Tad shook his head.

"No. He was in trouble. I knew that from his tone."

"Then he must have fallen in some place," announced Big-foot. "He couldn't fall up, so there's no use looking anywhere but on the ground floor here," he decided, wisely. "Anybody know of any holes that he might drop into?"

"Not that I have seen," answered Ned. "The floor is as solid as stone."

"Well, that beats all. You boys scout around outside, while Curley and I are looking things over in here. Besides, I want to be alone and think this thing over."

"What do you make of it, Big-foot?" asked Curley Adams, after the others had gone outside.

"I ain't making. When it comes to putting my wits against a spook place, I'm beyond roping distance. We'll look into these holes in the wall around here, first," he said, referring to the niches and cell-like rooms that they saw leading off from the auditorium. "You make it your business to sound the floor. We may find some kind of trap door."

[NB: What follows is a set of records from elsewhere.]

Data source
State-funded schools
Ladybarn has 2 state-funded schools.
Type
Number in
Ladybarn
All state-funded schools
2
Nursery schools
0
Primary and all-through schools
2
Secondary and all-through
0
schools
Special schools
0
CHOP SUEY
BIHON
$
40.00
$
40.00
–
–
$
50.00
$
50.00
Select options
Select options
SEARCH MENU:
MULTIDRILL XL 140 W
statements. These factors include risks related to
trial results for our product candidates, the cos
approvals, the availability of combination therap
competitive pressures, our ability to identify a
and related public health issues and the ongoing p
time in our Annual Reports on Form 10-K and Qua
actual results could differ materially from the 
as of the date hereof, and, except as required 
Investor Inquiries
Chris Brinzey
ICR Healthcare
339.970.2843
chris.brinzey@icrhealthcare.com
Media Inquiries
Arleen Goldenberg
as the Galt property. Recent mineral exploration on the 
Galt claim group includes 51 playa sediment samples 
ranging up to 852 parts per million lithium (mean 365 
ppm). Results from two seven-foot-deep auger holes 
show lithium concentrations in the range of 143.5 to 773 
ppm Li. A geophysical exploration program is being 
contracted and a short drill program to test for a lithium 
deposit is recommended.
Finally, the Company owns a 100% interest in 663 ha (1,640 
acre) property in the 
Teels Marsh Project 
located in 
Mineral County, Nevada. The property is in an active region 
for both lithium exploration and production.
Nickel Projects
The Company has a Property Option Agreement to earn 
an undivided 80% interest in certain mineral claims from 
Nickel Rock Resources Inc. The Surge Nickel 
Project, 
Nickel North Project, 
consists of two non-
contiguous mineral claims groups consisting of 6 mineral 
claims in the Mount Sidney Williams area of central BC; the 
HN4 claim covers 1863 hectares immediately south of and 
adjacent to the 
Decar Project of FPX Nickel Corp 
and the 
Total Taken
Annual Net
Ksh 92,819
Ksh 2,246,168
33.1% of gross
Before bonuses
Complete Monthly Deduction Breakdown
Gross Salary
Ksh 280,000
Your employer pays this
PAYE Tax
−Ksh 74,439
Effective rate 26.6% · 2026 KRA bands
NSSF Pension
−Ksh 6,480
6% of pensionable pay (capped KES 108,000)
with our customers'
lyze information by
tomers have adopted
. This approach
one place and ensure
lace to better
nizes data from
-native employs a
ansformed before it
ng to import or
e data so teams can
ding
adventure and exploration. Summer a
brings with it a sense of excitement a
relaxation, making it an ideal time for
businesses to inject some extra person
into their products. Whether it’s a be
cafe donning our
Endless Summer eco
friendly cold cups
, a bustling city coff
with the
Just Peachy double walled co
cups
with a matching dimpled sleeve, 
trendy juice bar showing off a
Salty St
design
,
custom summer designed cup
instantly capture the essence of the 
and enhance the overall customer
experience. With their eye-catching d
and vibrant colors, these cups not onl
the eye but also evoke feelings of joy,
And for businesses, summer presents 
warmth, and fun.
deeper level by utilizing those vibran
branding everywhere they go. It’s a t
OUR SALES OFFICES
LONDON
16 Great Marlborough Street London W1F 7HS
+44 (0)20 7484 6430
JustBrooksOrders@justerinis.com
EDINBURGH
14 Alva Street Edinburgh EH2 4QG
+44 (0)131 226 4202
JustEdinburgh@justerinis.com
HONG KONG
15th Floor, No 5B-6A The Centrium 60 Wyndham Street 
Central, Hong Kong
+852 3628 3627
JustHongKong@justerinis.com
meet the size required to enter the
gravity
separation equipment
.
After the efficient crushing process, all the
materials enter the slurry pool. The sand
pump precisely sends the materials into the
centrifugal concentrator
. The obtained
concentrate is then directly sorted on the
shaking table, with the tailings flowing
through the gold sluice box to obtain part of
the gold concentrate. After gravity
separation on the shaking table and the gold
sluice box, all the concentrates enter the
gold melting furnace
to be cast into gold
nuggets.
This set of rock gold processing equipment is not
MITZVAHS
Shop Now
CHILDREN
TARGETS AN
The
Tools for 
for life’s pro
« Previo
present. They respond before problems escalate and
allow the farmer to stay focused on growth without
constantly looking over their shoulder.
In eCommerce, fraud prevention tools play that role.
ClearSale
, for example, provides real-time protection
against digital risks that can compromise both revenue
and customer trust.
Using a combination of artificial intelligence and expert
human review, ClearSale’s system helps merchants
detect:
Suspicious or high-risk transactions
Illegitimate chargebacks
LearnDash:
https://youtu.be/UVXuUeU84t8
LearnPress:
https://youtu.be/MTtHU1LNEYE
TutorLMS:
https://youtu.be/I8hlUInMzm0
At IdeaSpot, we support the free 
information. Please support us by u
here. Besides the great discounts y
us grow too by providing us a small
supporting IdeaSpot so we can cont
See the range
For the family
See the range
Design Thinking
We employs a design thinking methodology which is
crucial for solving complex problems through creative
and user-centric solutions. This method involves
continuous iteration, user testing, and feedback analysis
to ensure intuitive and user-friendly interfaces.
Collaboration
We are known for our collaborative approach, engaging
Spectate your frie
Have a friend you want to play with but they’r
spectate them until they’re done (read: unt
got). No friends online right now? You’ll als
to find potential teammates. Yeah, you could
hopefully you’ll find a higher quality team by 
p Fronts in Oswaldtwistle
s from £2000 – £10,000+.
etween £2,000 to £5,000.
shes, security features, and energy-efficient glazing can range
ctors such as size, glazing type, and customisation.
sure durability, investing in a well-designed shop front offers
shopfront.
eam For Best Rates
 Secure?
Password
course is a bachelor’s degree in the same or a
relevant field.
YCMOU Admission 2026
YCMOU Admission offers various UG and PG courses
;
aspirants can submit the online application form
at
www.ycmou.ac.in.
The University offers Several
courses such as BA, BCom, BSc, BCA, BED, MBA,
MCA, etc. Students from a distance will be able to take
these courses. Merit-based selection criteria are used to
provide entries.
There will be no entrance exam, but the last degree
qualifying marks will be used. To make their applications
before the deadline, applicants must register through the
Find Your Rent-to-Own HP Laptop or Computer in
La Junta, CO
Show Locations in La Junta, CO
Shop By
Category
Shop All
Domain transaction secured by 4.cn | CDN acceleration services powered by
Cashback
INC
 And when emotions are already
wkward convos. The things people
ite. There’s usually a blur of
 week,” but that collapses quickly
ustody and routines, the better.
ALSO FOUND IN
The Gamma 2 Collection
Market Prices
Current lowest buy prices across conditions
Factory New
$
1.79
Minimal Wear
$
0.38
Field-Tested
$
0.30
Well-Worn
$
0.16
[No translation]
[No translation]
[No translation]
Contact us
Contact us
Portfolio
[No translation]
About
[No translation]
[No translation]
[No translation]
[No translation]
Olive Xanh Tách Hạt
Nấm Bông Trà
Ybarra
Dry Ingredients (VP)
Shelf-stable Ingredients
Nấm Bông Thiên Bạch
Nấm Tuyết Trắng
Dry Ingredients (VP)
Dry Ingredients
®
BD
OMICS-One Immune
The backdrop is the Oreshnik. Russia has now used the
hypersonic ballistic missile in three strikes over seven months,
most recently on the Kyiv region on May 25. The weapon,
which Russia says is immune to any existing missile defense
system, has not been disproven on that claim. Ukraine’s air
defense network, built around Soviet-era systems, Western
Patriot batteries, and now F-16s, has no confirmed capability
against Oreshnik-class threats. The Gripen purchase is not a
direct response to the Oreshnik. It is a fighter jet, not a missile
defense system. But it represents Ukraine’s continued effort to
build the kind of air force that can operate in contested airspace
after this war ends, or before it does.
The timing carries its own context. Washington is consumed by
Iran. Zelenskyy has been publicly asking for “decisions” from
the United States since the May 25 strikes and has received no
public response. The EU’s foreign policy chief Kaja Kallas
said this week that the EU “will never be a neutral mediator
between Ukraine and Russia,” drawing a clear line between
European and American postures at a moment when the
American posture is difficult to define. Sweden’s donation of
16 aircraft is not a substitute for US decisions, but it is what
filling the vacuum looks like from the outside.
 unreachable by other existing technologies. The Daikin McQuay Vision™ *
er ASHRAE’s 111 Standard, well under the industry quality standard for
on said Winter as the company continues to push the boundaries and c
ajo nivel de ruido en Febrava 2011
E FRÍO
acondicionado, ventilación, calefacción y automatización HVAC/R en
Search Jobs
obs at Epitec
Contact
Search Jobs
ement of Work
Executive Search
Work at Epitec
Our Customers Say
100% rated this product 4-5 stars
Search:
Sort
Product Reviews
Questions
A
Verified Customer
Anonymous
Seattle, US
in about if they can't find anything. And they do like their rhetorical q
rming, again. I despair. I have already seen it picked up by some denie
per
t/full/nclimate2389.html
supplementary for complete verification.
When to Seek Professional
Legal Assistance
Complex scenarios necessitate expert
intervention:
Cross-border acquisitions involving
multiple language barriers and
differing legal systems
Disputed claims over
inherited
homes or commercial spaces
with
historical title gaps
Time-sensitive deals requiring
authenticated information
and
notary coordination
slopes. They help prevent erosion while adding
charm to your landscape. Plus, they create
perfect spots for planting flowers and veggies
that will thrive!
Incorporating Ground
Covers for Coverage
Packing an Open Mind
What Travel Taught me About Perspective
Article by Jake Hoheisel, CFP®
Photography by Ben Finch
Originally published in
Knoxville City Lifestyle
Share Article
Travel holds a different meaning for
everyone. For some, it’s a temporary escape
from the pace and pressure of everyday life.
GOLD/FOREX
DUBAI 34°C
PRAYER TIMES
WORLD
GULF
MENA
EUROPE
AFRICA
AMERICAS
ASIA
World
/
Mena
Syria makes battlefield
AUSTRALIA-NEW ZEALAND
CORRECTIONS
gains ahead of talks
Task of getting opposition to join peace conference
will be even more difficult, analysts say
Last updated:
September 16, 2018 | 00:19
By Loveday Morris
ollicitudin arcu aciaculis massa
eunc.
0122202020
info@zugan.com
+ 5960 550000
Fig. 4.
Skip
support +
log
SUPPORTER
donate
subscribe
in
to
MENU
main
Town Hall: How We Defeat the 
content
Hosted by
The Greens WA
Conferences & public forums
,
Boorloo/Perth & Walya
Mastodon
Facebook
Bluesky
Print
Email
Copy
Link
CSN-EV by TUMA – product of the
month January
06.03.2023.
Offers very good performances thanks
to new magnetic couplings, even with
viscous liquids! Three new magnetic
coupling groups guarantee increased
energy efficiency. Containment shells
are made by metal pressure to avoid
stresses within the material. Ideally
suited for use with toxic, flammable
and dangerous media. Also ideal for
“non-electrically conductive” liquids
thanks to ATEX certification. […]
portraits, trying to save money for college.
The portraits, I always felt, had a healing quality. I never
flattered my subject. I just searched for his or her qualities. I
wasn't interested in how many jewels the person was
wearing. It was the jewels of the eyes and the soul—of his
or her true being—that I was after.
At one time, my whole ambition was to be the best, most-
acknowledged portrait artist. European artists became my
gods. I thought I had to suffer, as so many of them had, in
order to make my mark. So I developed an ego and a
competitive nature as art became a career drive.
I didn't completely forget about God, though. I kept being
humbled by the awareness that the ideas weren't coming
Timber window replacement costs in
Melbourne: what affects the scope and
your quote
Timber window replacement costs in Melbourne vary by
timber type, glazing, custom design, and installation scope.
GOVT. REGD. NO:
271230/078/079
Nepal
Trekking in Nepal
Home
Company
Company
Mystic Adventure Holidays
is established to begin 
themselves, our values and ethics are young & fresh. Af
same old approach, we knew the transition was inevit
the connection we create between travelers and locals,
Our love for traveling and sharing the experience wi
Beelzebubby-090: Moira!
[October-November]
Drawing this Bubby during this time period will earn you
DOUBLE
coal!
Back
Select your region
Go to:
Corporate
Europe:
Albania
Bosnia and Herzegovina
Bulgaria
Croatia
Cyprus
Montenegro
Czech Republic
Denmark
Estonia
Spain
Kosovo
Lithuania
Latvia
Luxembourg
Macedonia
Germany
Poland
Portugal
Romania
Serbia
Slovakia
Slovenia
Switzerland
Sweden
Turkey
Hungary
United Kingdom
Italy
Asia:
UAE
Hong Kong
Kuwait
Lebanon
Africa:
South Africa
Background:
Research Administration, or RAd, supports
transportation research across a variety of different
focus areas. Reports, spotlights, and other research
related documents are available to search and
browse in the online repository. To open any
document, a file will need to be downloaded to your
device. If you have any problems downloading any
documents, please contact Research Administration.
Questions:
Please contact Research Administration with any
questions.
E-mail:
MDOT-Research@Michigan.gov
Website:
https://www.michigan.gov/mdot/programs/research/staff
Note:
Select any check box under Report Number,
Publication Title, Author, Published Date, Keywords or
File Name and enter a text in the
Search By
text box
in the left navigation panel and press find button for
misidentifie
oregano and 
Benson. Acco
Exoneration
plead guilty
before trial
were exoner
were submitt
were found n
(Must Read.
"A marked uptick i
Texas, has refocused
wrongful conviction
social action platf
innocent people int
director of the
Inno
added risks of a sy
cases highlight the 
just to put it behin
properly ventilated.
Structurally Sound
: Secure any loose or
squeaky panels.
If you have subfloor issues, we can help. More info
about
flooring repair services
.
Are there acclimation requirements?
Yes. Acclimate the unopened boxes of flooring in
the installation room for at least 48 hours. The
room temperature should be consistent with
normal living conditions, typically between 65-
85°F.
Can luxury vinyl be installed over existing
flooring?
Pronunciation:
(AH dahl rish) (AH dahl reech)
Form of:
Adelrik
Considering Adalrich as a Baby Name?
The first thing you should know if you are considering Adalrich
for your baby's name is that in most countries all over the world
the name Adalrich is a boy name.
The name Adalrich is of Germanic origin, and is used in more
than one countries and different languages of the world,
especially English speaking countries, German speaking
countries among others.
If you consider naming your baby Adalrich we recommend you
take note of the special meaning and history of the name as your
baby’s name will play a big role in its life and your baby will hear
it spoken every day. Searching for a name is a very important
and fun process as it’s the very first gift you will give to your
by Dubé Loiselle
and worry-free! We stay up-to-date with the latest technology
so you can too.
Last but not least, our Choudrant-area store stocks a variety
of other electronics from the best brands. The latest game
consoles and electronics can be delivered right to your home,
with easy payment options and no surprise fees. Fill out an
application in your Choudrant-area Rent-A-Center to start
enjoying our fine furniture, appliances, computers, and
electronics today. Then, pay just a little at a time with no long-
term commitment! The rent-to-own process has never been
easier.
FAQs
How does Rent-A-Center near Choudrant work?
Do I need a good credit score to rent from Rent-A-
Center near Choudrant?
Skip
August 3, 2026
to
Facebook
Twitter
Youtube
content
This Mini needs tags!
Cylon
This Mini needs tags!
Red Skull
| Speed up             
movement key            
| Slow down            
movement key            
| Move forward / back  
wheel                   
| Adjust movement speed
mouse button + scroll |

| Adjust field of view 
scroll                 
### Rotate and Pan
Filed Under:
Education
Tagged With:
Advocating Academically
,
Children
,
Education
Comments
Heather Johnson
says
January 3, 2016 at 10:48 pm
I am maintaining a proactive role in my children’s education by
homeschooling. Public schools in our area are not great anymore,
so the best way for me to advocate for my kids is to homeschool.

Curley went about bringing down the heels of his heavy boots on the hard floor, but it all sounded solid enough. There was no belief in the mind of either that the lad could have disappeared in any of the places they had examined—that is, that he could have done so through any ordinary accident.

Like most cowboys, both Curley and Big-foot possessed a strong vein of superstition in their natures. To them there was something uncanny in Stacy Brown's mysterious and sudden disappearance.